McKinney et al. (2022) se sont penchés sur le processus de décision que les étudiants
empruntent lors de leur choix de cours, plus précisément le nombre de cours suivis. Ils
ont voulu examiner ce qui incitait les étudiants à faire des études à temps plein ou à
temps partiel. Ils empruntent une approche de la théorie du choix rationnel pour analyser
les décisions prises par les étudiants, en considérant que ceux-ci choisissent de
maximiser leur bien-être une fois les différentes contraintes prises en compte. Ils font
l’hypothèse que, pour certaines catégories d’étudiants, les coûts de s’inscrire à
l’université à temps plein (frais de scolarité, frais de transport, salaires perdus, etc.)

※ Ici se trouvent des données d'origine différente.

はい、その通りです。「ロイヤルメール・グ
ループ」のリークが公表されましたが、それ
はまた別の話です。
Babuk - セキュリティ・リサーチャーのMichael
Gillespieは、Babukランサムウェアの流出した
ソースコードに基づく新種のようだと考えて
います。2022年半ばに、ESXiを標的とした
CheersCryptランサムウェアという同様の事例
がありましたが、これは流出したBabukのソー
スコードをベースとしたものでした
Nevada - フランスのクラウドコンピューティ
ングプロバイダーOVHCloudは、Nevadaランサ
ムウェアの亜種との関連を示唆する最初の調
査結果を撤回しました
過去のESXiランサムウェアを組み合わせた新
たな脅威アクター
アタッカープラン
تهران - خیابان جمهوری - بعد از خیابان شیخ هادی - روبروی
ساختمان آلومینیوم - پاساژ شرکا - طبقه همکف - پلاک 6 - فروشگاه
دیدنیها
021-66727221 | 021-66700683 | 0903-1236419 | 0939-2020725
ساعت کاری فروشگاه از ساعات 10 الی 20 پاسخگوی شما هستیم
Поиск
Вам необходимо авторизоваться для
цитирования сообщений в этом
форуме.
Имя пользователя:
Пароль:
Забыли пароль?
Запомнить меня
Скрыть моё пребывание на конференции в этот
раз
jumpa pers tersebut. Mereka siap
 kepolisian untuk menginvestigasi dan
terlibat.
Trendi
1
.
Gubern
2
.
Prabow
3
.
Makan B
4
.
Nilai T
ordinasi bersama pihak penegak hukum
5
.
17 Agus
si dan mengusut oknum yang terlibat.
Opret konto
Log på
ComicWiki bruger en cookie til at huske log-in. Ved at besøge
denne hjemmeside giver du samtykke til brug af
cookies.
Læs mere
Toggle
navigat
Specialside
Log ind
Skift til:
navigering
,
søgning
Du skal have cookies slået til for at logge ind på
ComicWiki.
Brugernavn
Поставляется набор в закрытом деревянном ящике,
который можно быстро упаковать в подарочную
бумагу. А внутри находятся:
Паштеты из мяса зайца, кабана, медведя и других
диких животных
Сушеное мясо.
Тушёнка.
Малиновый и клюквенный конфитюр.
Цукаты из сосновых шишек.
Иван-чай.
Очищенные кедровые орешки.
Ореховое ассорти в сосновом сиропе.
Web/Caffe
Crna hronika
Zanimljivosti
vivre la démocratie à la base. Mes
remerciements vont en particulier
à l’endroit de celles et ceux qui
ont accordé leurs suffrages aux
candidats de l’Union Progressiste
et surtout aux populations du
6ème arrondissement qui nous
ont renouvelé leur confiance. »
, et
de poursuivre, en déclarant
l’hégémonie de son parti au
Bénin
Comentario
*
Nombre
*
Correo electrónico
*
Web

sont plus élevés que les bénéfices, et ce, suffisamment pour influencer leur
comportement.
Pour évaluer leur hypothèse, ils ont mené des entrevues à l’automne 2018 et au printemps
2019 auprès de 16 étudiants et 8 conseillers pédagogiques dans un community college texan.
Les auteurs ont retenu les nouveaux étudiants inscrits à au moins 12 crédits, ayant 18 ans
et ayant vu une vidéo sur la persévérance académique. 400 étudiants ont ainsi été
contactés.
Les auteurs ont noté que les facteurs les plus influents pour les étudiants étaient leur
performance académique, les enjeux financiers et leur expérience avec le système d’appui
de leur université. Les étudiants sentaient qu’ils devaient trouver un équilibre entre la
durée de leur scolarité et le degré de difficulté de chacune de leur session : la
flexibilité des cours, autant au niveau du format que du moment de leur offre, était un
enjeu particulièrement important. En ce qui concerne les considérations financières, outre
les frais de scolarité, les prix des manuels requis pour les cours, la distance à
parcourir pour se rendre sur le campus, de même que les obligations familiales sont tous
des facteurs que les étudiants considéraient dans le calcul du coût d’ajouter un cours
supplémentaire. Les conseillers pédagogiques ont quant à eux indiqué qu’il était important
pour les étudiants d’être considéré à temps plein, mais qu’ils les trouvaient peu préparés
à cette charge de travail. Par exemple, certains effectuent des retours aux études,
pensant pouvoir soutenir le même niveau que lors de leur premier passage à l’université,
mais cette fois en ayant des enfants et un emploi à temps plein. Les conseillers ont
également noté que de donner des encouragements aux étudiants, en marquant leurs
accomplissements et en les orientant sur la prochaine étape de leur parcours.
Pour en savoir plus :
McKinney, L., Burridge, A. B., Lee, M. M., Bourdeau, G. V., & Miller-Waters, M.
(2022). Incentivizing Full-Time Enrollment at Community Colleges: What Influences
Students’ Decision to Take More Courses?. Community College Review, 50(2), 144-170.